The available energy to the device dictates the feature set and capability of a battery powered device, since consuming too much power will make the device run out of power quicker, making the device useless to the average consumer. (How many times have we seen underpowered phones come to the market and get the thumbs down from the users due to short battery life?)
With wireless power at play, battery capacity is no longer an overriding constraint for mobile and IoT devices because you have continuous power everywhere you go, delivered just like Wi-Fi.
As more and more businesses adopt wireless power and integrate it throughout their business locations and products, expect product design and innovation to boom in a way that it can’t currently within the limitations of batteries, battery life, charging downtime, battery cost, and bulky induction components.
Also, for the trillion IoT appliances and devices projected for future use, It will not be possible to expect us to manage a trillion batteries or a install trillion wires, not only is the burden too large for mere mortals to execute, but the environmental impact will be devastating.
Batteries Are Not Environmentally Friendly
An obvious consequence of not needing batteries is not needing to manufacture or dispose of batteries -- not to mention mine for their ingredients, sometimes from war-torn areas around the globe.
Disposable batteries contain toxic materials such as lithium, mercury, acid, lead, nickel and cadmium. Mining these materials can be harmful to workers and surrounding communities, and safely disposing of them, so the toxic metals do not contaminate soil or groundwater, remains a societal challenge.
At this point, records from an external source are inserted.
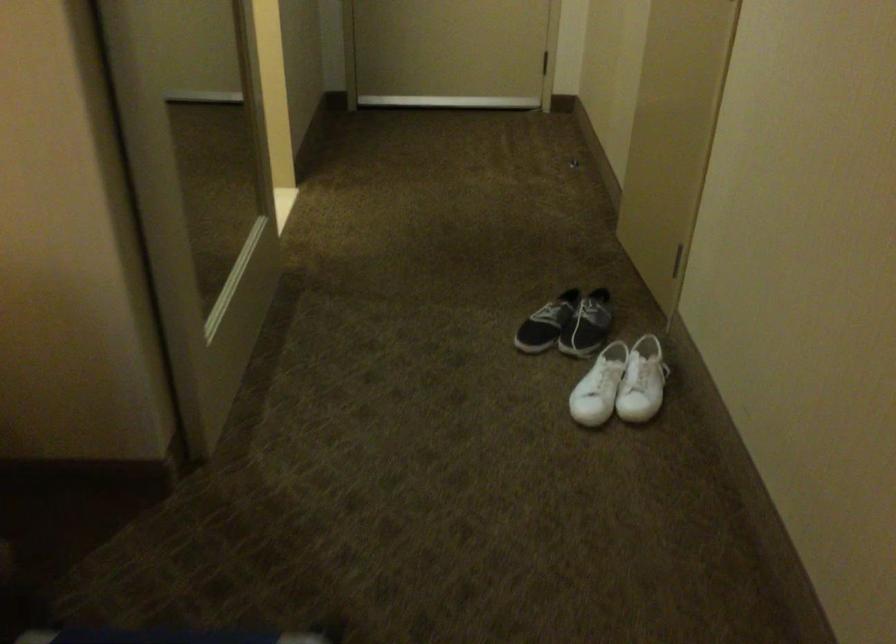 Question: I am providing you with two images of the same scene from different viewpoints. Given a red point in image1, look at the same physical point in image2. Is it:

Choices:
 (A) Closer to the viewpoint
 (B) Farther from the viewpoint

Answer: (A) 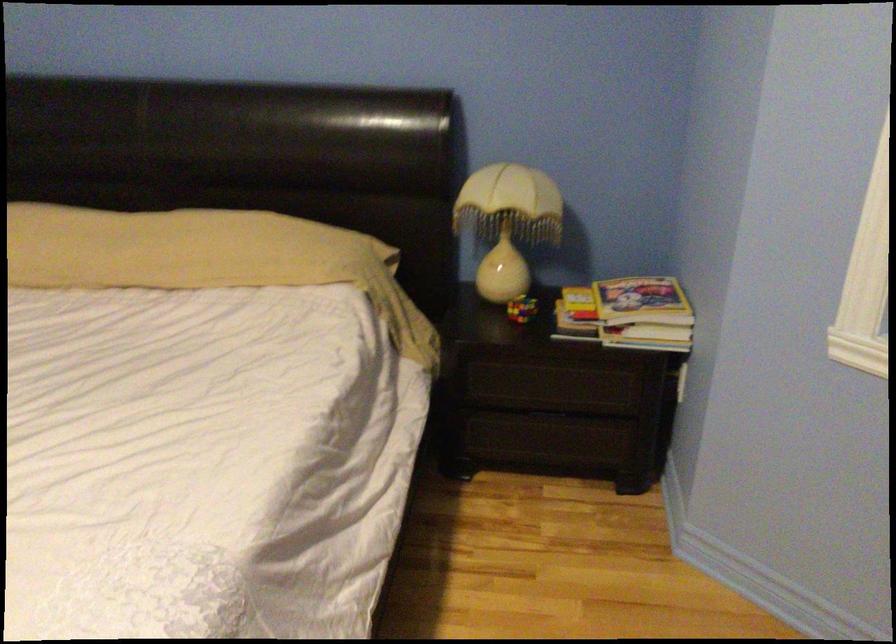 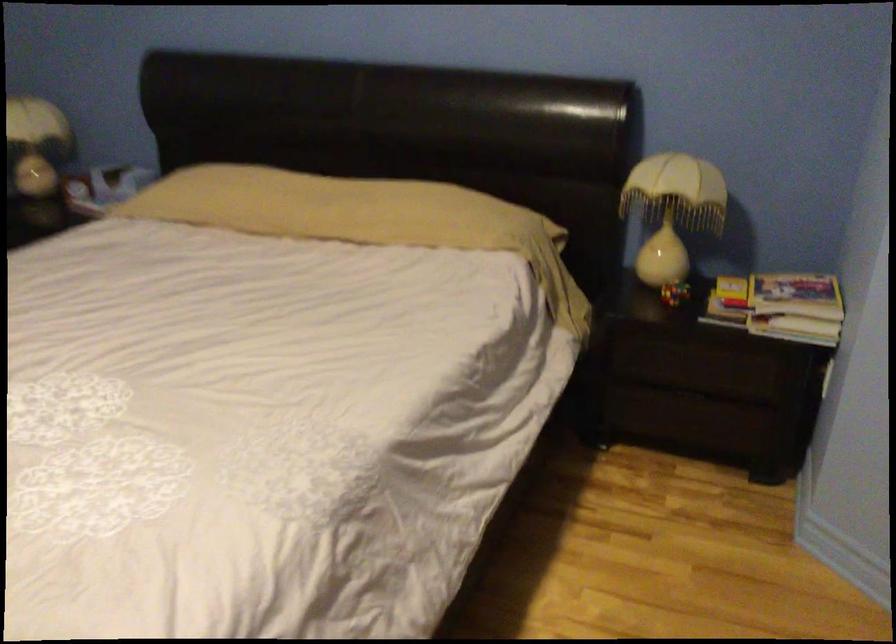 Question: Based on the continuous images, in which direction is the camera rotating? Reply with the corresponding letter.

Choices:
 (A) Left
 (B) Right
 (C) Up
 (D) Down

Answer: (A) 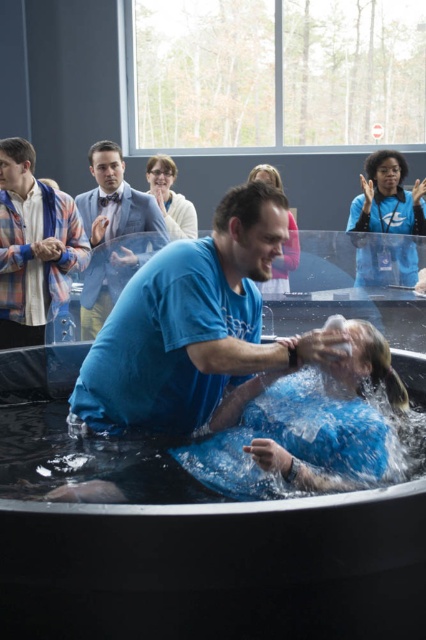 What do you see at coordinates (186, 540) in the screenshot?
I see `black rubber tub at center` at bounding box center [186, 540].

Which is above, black rubber tub at center or blue fabric suit at center?

blue fabric suit at center is above.

I want to click on black rubber tub at center, so click(186, 540).

How much distance is there between plaid shirt at left and blue fabric shirt at upper center?

plaid shirt at left is 3.18 meters from blue fabric shirt at upper center.

Who is higher up, plaid shirt at left or blue fabric shirt at upper center?

blue fabric shirt at upper center is above.

Which is in front, point (77, 234) or point (362, 272)?

Point (77, 234)

Find the location of `plaid shirt at left`. plaid shirt at left is located at coordinates (34, 246).

Is black rubber tub at center positioned in front of matte white sweater at upper center?

That is False.

Is point (278, 536) closer to camera compared to point (147, 161)?

Yes, it is in front of point (147, 161).

At what (x,y) coordinates should I click in order to perform the action: click on black rubber tub at center. Please return your answer as a coordinate pair (x, y). The width and height of the screenshot is (426, 640). Looking at the image, I should click on (186, 540).

The image size is (426, 640). Identify the location of black rubber tub at center. (186, 540). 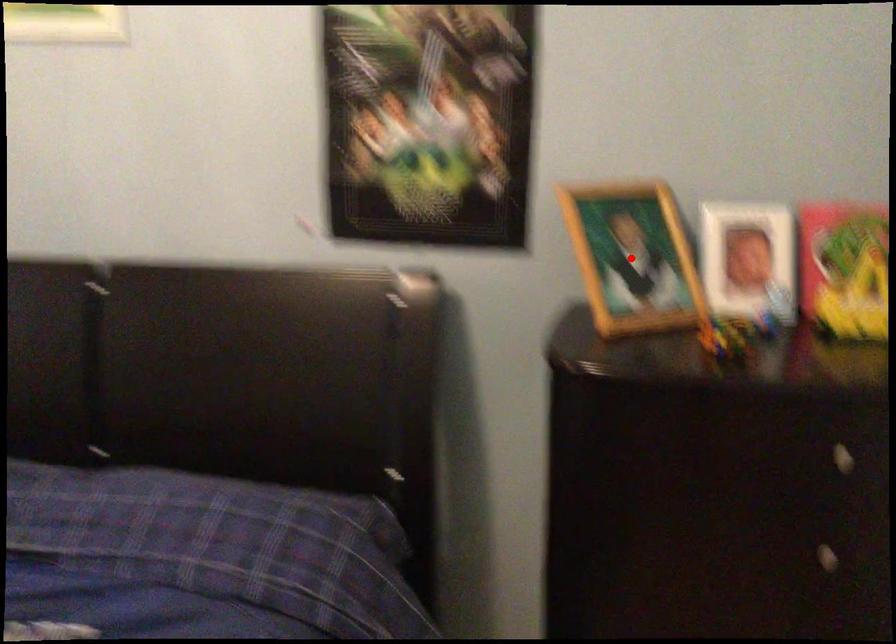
Wireless power has the potential for us to avoid having billions of future batteries -- and charging cords -- ending up in landfills. This will be a big improvement for the health of our environment and our communities.
Why Will Wireless Power Beat the Battery?
With Cota’s real wireless power -- no cords required, no replacing fresh batteries or recycling used batteries, less material and energy waste -- people will have access to a clean-charging technology that only turns on when your devices are in range. It will charge many devices at a time, without you even having to think about it. And, when in a wireless-powered space, it will always be 100% charged by design, safely and efficiently.
Cota‘s Wireless power technology fits inside the smallest of devices, which means it can even integrate into an existing battery design, so you don't have to replace your devices to gain use and utility of wireless power. This will lead to faster access to wireless power for everyone.
How will reducing our dependency on batteries by adopting wireless power transform your industry?